Every line that holds the word "Python" needs to be copied from the data below.

- **GIVEN INFORMATION**
_ _ _

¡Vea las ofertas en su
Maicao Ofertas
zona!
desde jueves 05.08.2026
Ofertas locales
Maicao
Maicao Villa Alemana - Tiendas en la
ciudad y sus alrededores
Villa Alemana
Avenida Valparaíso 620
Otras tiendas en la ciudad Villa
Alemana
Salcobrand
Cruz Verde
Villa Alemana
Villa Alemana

_ _ _

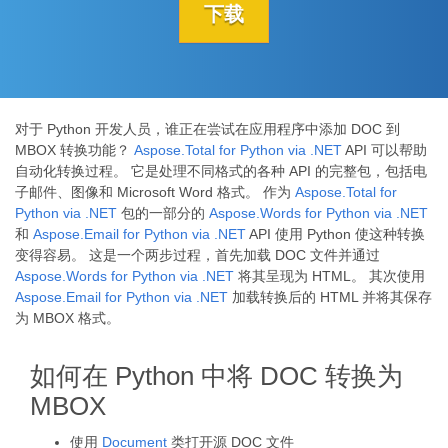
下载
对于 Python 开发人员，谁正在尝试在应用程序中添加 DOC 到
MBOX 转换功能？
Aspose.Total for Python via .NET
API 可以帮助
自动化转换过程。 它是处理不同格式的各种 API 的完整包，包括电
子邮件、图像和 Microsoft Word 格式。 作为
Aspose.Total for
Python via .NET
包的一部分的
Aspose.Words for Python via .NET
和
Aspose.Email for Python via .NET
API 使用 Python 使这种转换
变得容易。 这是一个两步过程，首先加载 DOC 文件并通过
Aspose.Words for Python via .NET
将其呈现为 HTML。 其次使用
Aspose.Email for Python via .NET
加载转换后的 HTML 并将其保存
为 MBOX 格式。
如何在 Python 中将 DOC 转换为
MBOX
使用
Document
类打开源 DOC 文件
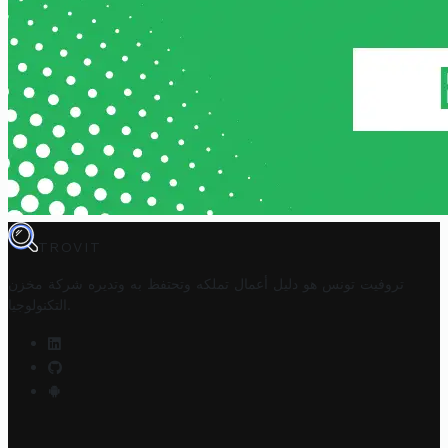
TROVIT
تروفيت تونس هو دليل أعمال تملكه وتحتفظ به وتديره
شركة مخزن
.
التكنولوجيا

_ _ _

- **RESULT OF THIS TASK**
对于 Python 开发人员，谁正在尝试在应用程序中添加 DOC 到
Aspose.Total for Python via .NET
Python via .NET
Aspose.Words for Python via .NET
Aspose.Email for Python via .NET
API 使用 Python 使这种转换
Aspose.Words for Python via .NET
Aspose.Email for Python via .NET
如何在 Python 中将 DOC 转换为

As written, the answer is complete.